ACTION ITEM: Your answer should be one number: how many lines below hold the word "presentazione".

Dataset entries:
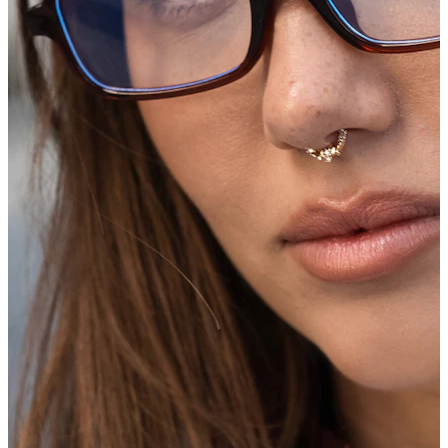
Bodymod Care
Bodymod Premium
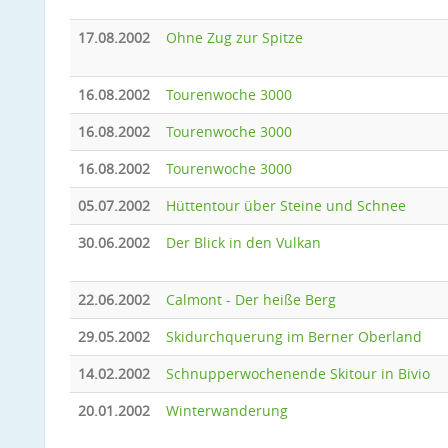
17.08.2002
Ohne Zug zur Spitze
16.08.2002
Tourenwoche 3000
16.08.2002
Tourenwoche 3000
16.08.2002
Tourenwoche 3000
05.07.2002
Hüttentour über Steine und Schnee
30.06.2002
Der Blick in den Vulkan
22.06.2002
Calmont - Der heiße Berg
29.05.2002
Skidurchquerung im Berner Oberland
14.02.2002
Schnupperwochenende Skitour in Bivio
20.01.2002
Winterwanderung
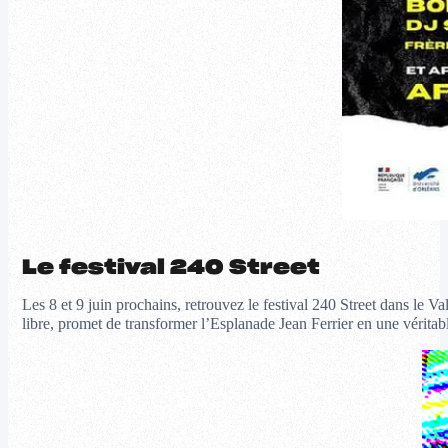
Le festival 240 Street
Les 8 et 9 juin prochains, retrouvez le festival 240 Street dans le Va
libre, promet de transformer l’Esplanade Jean Ferrier en une véritable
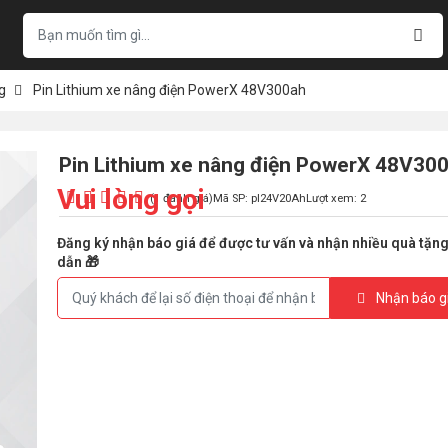
g
Pin Lithium xe nâng điện PowerX 48V300ah
Pin Lithium xe nâng điện PowerX 48V30
Vui lòng gọi
(1 đánh giá)
Mã SP: pl24V20Ah
Lượt xem: 2
Đăng ký nhận báo giá để được tư vấn và nhận nhiều quà tặn
dẫn 🎁
Nhận báo g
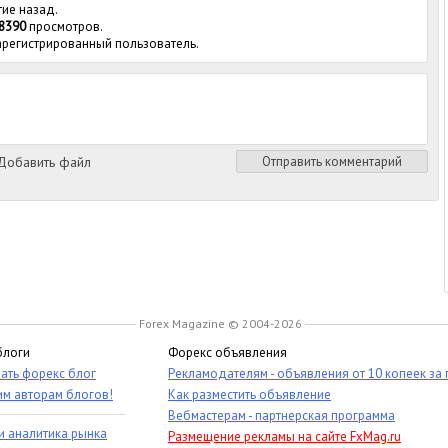
тие назад.
8390
просмотров.
зарегистрированный пользователь.
обавить файл
Отправить комментарий
Forex Magazine © 2004-2026
блоги
Форекс объявления
ать форекс блог
Рекламодателям - объявления от 10 копеек за
им авторам блогов!
Как разместить объявление
Вебмастерам - партнерская программа
и аналитика рынка
Размещение рекламы на сайте FxMag.ru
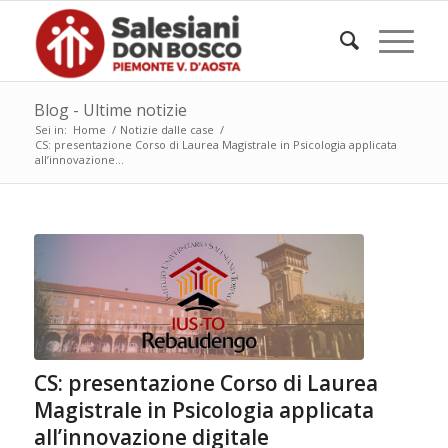
Blog - Ultime notizie
Sei in:
Home
/
Notizie dalle case
/
CS: presentazione Corso di Laurea Magistrale in Psicologia applicata
all’innovazione...
CS: presentazione Corso di Laurea
Magistrale in Psicologia applicata
all’innovazione digitale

REPLY TO THE EXERCISE: 2